# [INSTRUCTIONS TO FOLLOW]
Once the pictures are set aside, repeat all of the data below exactly.

________________________________________

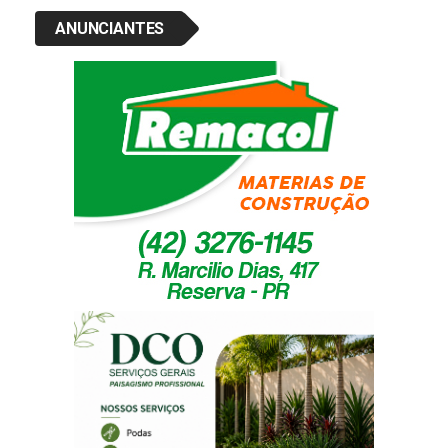
ANUNCIANTES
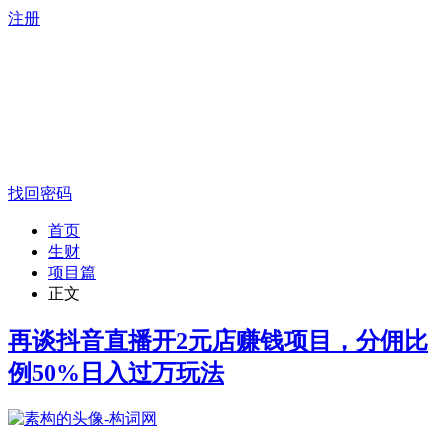
注册
找回密码
首页
生财
项目篇
正文
再谈抖音直播开2元店赚钱项目，分佣比
例50%日入过万玩法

________________________________________

# [TASK RESPONSE]
ANUNCIANTES
注册
找回密码
首页
生财
项目篇
正文
再谈抖音直播开2元店赚钱项目，分佣比
例50%日入过万玩法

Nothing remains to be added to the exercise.